Your friends the stars – 12

Ursula Howells

More than one motherly viewer who has seen her in TV plays has telephoned Ursula Howells to advise her how to get some happiness into her life. She has had to play so many neurotic, ill-treated women, that some viewers have convinced themselves that she must be unhappy in real life!

She is, however, happily married to an industrial consultant; and the only time she gets anywhere near “the mopes” is when his business takes him abroad and she is missing him.

Despite her run of tragic TV parts, she says she is very happily “at home” at Lime Grove. She has worked so much in TV that she finds the job like working among friends. Even the dingy rehearsal rooms she likes, as familiar places, full of the memories of other happy occasions in preparing previous plays.

It was the theatre, however, that gave Ursula her TV debut.
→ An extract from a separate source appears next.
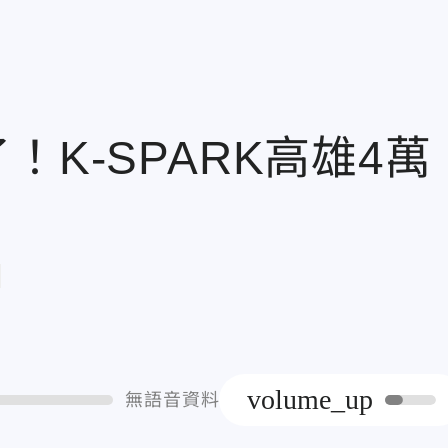
K-SPARK高雄4萬
章
volume_up
無語音資料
That was when a West End theatre production of the play Frieda was taken to the Alexandra Palace studios. To this West End part Ursula had come by dint of hard work in the provinces.
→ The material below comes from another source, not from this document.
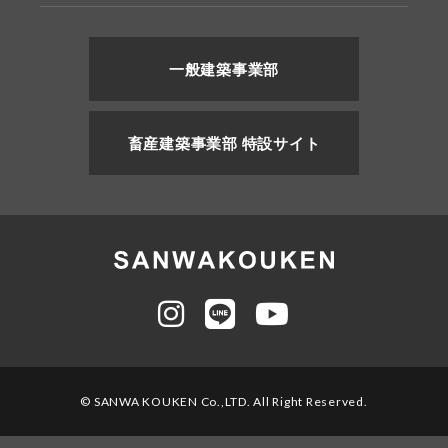
一般建築事業部
畜産建築事業部 特設サイト
© SANWA KOUKEN Co.,LTD. All Right Reserved.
At the time of evacuation in the last war, Herbert Howells, Ursula s famous composer father, decided his daughter had best move from London to Dundee. The girl, hardly out of her teens, began to get back-stage jobs at the local repertory theatre. A chance came for her to start playing parts.

Then the producer Anthony Hawtrey went to Dundee, promoted Ursula to leads, and took her with him when he took over the management of that “shop-window” theatre in London, the Embassy.

Soon Frieda followed, then other West End parts, good supporting roles in films, and a string of TV parts. She went with Patrick Barr and Peter Cushing to Germany with the TV play Portrait of Peko, which the BBC “exported” to the German Radio Show.